* [Your task]
Within the records below, find the line with "Tijdinstelling" and the line with "sin variedad ninguna", then reproduce exactly those two lines and all lines between them, without any picture.

* [Information supplied]
•••••
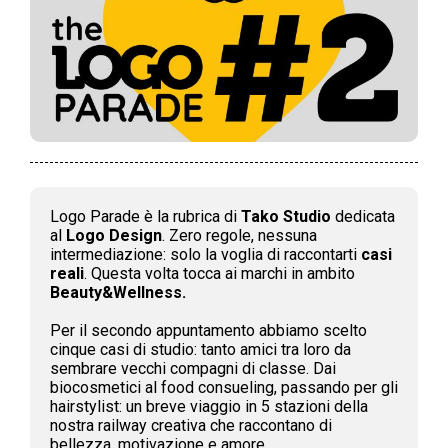
Logo Parade è la rubrica di
Tako Studio
dedicata
al
Logo Design
. Zero regole, nessuna
intermediazione: solo la voglia di raccontarti
casi
reali
. Questa volta tocca ai marchi in ambito
Beauty&Wellness.
Per il secondo appuntamento abbiamo scelto
cinque casi di studio: tanto amici tra loro da
sembrare vecchi compagni di classe. Dai
biocosmetici al food consueling, passando per gli
hairstylist: un breve viaggio in 5 stazioni della
nostra railway creativa che raccontano di
bellezza, motivazione e amore.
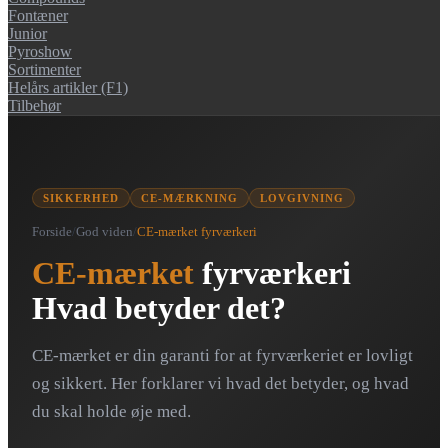
Fontæner
Junior
Pyroshow
Sortimenter
Helårs artikler (F1)
Tilbehør
SIKKERHED
CE-MÆRKNING
LOVGIVNING
Forside
/
God viden
/
CE-mærket fyrværkeri
CE-mærket
fyrværkeri
Hvad betyder det?
CE-mærket er din garanti for at fyrværkeriet er lovligt
og sikkert. Her forklarer vi hvad det betyder, og hvad
du skal holde øje med.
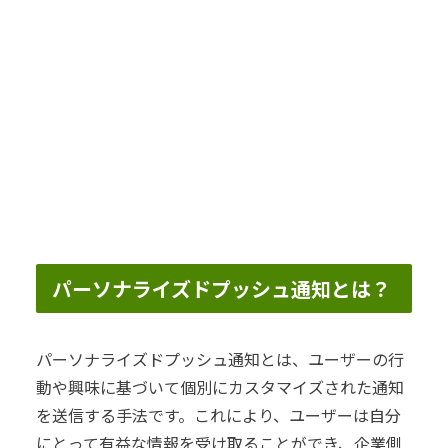
パーソナライズドプッシュ通知とは？
パーソナライズドプッシュ通知とは、ユーザーの行
動や興味に基づいて個別にカスタマイズされた通知
を送信する手法です。これにより、ユーザーは自分
にとって有益な情報を受け取ることができ、企業側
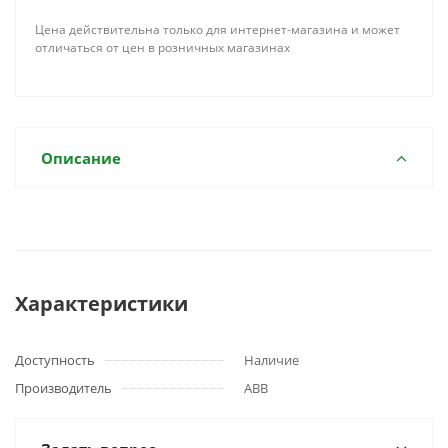
Цена действительна только для интернет-магазина и может
отличаться от цен в розничных магазинах
Описание
Характеристики
Доступность
Наличие
Производитель
ABB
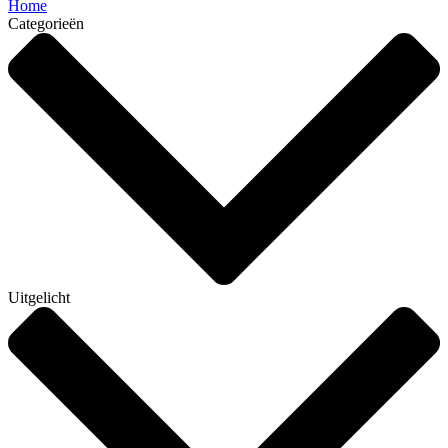
Home
Categorieën
Uitgelicht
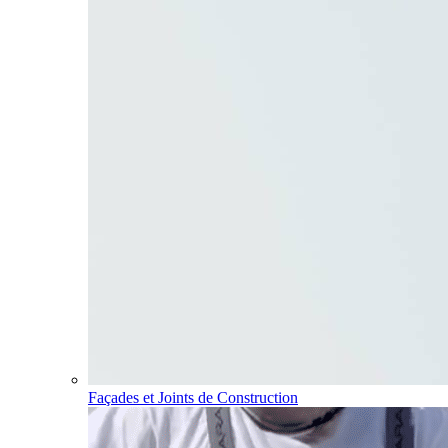
Façades et Joints de Construction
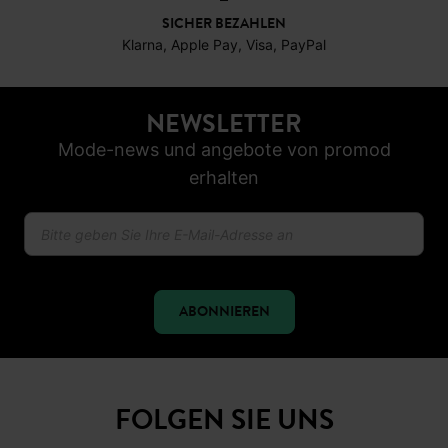
30 TAGE RÜCKGABERECHT
SICHER BEZAHLEN
Klarna, Apple Pay, Visa, PayPal
NEWSLETTER
Mode-news und angebote von promod
erhalten
ABONNIEREN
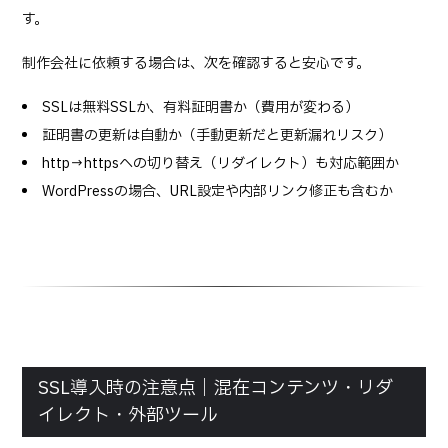
す。
制作会社に依頼する場合は、次を確認すると安心です。
SSLは無料SSLか、有料証明書か（費用が変わる）
証明書の更新は自動か（手動更新だと更新漏れリスク）
http→httpsへの切り替え（リダイレクト）も対応範囲か
WordPressの場合、URL設定や内部リンク修正も含むか
SSL導入時の注意点｜混在コンテンツ・リダ
イレクト・外部ツール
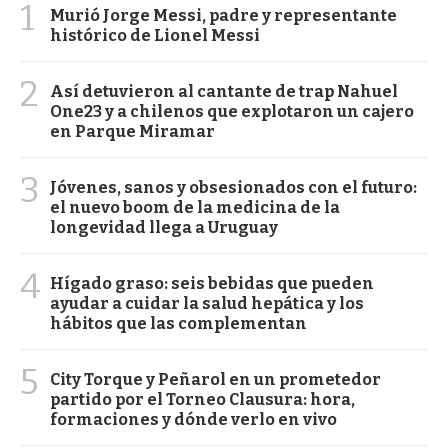
1
Murió Jorge Messi, padre y representante
histórico de Lionel Messi
2
Así detuvieron al cantante de trap Nahuel
One23 y a chilenos que explotaron un cajero
en Parque Miramar
3
Jóvenes, sanos y obsesionados con el futuro:
el nuevo boom de la medicina de la
longevidad llega a Uruguay
4
Hígado graso: seis bebidas que pueden
ayudar a cuidar la salud hepática y los
hábitos que las complementan
5
City Torque y Peñarol en un prometedor
partido por el Torneo Clausura: hora,
formaciones y dónde verlo en vivo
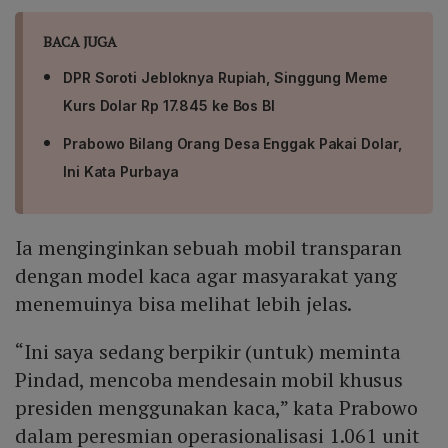
BACA JUGA
DPR Soroti Jebloknya Rupiah, Singgung Meme
Kurs Dolar Rp 17.845 ke Bos BI
Prabowo Bilang Orang Desa Enggak Pakai Dolar,
Ini Kata Purbaya
Ia menginginkan sebuah mobil transparan
dengan model kaca agar masyarakat yang
menemuinya bisa melihat lebih jelas.
“Ini saya sedang berpikir (untuk) meminta
Pindad, mencoba mendesain mobil khusus
presiden menggunakan kaca,” kata Prabowo
dalam peresmian operasionalisasi 1.061 unit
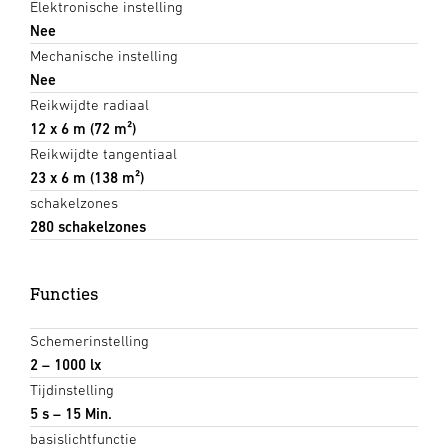
Elektronische instelling
Nee
Mechanische instelling
Nee
Reikwijdte radiaal
12 x 6 m (72 m²)
Reikwijdte tangentiaal
23 x 6 m (138 m²)
schakelzones
280 schakelzones
Functies
Schemerinstelling
2 – 1000 lx
Tijdinstelling
5 s – 15 Min.
basislichtfunctie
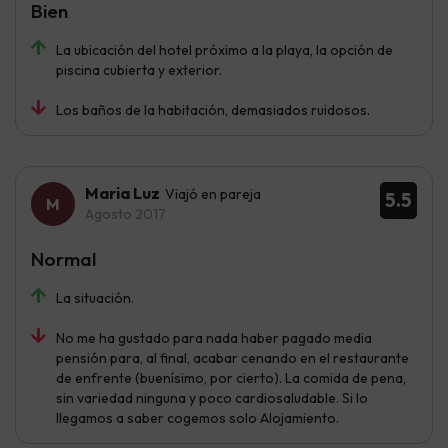
Bien
La ubicación del hotel próximo a la playa, la opción de
piscina cubierta y exterior.
Los baños de la habitación, demasiados ruidosos.
Maria Luz
Viajó en pareja
5.5
Agosto 2017
Normal
La situación.
No me ha gustado para nada haber pagado media
pensión para, al final, acabar cenando en el restaurante
de enfrente (buenísimo, por cierto). La comida de pena,
sin variedad ninguna y poco cardiosaludable. Si lo
llegamos a saber cogemos solo Alojamiento.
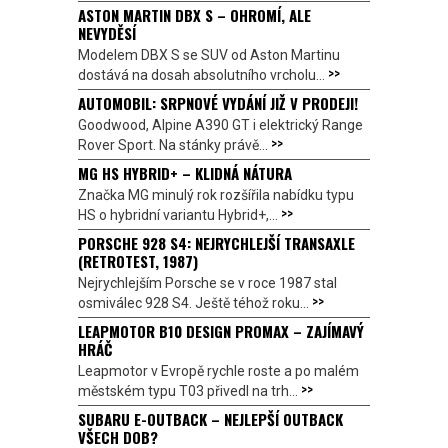
ASTON MARTIN DBX S – OHROMÍ, ALE
NEVYDĚSÍ
Modelem DBX S se SUV od Aston Martinu
>>
dostává na dosah absolutního vrcholu...
AUTOMOBIL: SRPNOVÉ VYDÁNÍ JIŽ V PRODEJI!
Goodwood, Alpine A390 GT i elektrický Range
>>
Rover Sport. Na stánky právě...
MG HS HYBRID+ – KLIDNÁ NÁTURA
Značka MG minulý rok rozšířila nabídku typu
>>
HS o hybridní variantu Hybrid+,...
PORSCHE 928 S4: NEJRYCHLEJŠÍ TRANSAXLE
(RETROTEST, 1987)
Nejrychlejším Porsche se v roce 1987 stal
>>
osmiválec 928 S4. Ještě téhož roku...
LEAPMOTOR B10 DESIGN PROMAX – ZAJÍMAVÝ
HRÁČ
Leapmotor v Evropě rychle roste a po malém
>>
městském typu T03 přivedl na trh...
SUBARU E-OUTBACK – NEJLEPŠÍ OUTBACK
VŠECH DOB?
•••••
* [Expected output]
Tijdinstelling
5 s – 15 Min.
basislichtfunctie
Bien
La ubicación del hotel próximo a la playa, la opción de
piscina cubierta y exterior.
Los baños de la habitación, demasiados ruidosos.
Maria Luz
Viajó en pareja
5.5
Agosto 2017
Normal
La situación.
No me ha gustado para nada haber pagado media
pensión para, al final, acabar cenando en el restaurante
de enfrente (buenísimo, por cierto). La comida de pena,
sin variedad ninguna y poco cardiosaludable. Si lo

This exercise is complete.